TASK BRIEF:
Within the data below, count every line that includes "obtain" and report the total alone.

Records drawn from a dataset
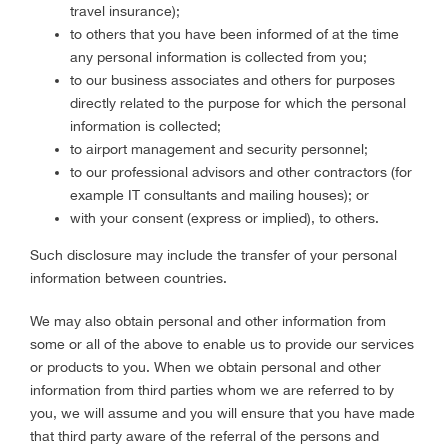
travel insurance);
to others that you have been informed of at the time
any personal information is collected from you;
to our business associates and others for purposes
directly related to the purpose for which the personal
information is collected;
to airport management and security personnel;
to our professional advisors and other contractors (for
example IT consultants and mailing houses); or
with your consent (express or implied), to others.
Such disclosure may include the transfer of your personal
information between countries.
We may also obtain personal and other information from
some or all of the above to enable us to provide our services
or products to you. When we obtain personal and other
information from third parties whom we are referred to by
you, we will assume and you will ensure that you have made
that third party aware of the referral of the persons and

SOLVED EXERCISE:
2